── Data excerpts ──
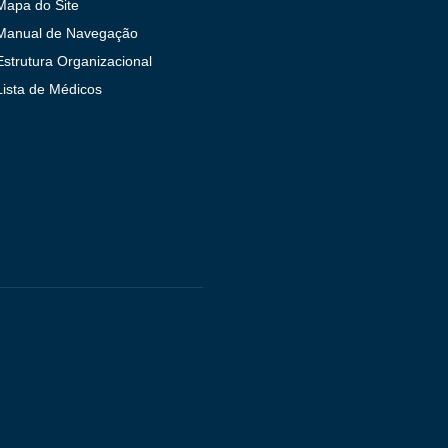
Mapa do Site
Manual de Navegação
Estrutura Organizacional
Lista de Médicos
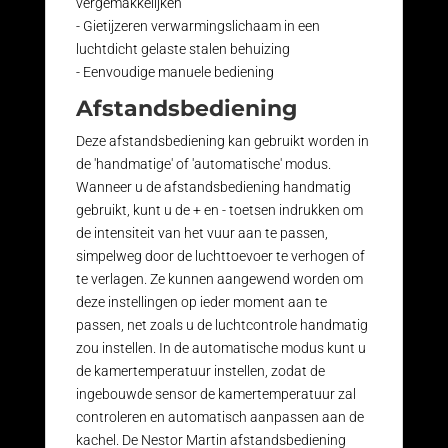
vergemakkelijken
- Gietijzeren verwarmingslichaam in een
luchtdicht gelaste stalen behuizing
- Eenvoudige manuele bediening
Afstandsbediening
Deze afstandsbediening kan gebruikt worden in
de 'handmatige' of 'automatische' modus.
Wanneer u de afstandsbediening handmatig
gebruikt, kunt u de + en - toetsen indrukken om
de intensiteit van het vuur aan te passen,
simpelweg door de luchttoevoer te verhogen of
te verlagen. Ze kunnen aangewend worden om
deze instellingen op ieder moment aan te
passen, net zoals u de luchtcontrole handmatig
zou instellen. In de automatische modus kunt u
de kamertemperatuur instellen, zodat de
ingebouwde sensor de kamertemperatuur zal
controleren en automatisch aanpassen aan de
kachel. De Nestor Martin afstandsbediening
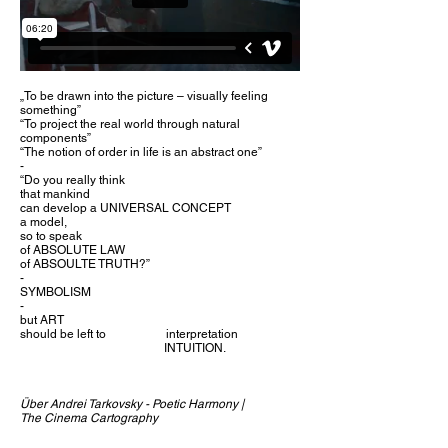
„To be drawn into the picture – visually feeling
something”
“To project the real world through natural
components”
“The notion of order in life is an abstract one”
-
“Do you really think
that mankind
can develop a UNIVERSAL CONCEPT
a model,
so to speak
of ABSOLUTE LAW
of ABSOULTE TRUTH?”
-
SYMBOLISM
-
but ART
should be left to interpretation
INTUITION.
Über Andrei Tarkovsky - Poetic Harmony |
The Cinema Cartography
───
Restate the data above word for word, omitting every picture.

Mapa do Site
Manual de Navegação
Estrutura Organizacional
Lista de Médicos
vergemakkelijken
- Gietijzeren verwarmingslichaam in een
luchtdicht gelaste stalen behuizing
- Eenvoudige manuele bediening
Afstandsbediening
Deze afstandsbediening kan gebruikt worden in
de 'handmatige' of 'automatische' modus.
Wanneer u de afstandsbediening handmatig
gebruikt, kunt u de + en - toetsen indrukken om
de intensiteit van het vuur aan te passen,
simpelweg door de luchttoevoer te verhogen of
te verlagen. Ze kunnen aangewend worden om
deze instellingen op ieder moment aan te
passen, net zoals u de luchtcontrole handmatig
zou instellen. In de automatische modus kunt u
de kamertemperatuur instellen, zodat de
ingebouwde sensor de kamertemperatuur zal
controleren en automatisch aanpassen aan de
kachel. De Nestor Martin afstandsbediening
„To be drawn into the picture – visually feeling
something”
“To project the real world through natural
components”
“The notion of order in life is an abstract one”
-
“Do you really think
that mankind
can develop a UNIVERSAL CONCEPT
a model,
so to speak
of ABSOLUTE LAW
of ABSOULTE TRUTH?”
-
SYMBOLISM
-
but ART
should be left to interpretation
INTUITION.
Über Andrei Tarkovsky - Poetic Harmony |
The Cinema Cartography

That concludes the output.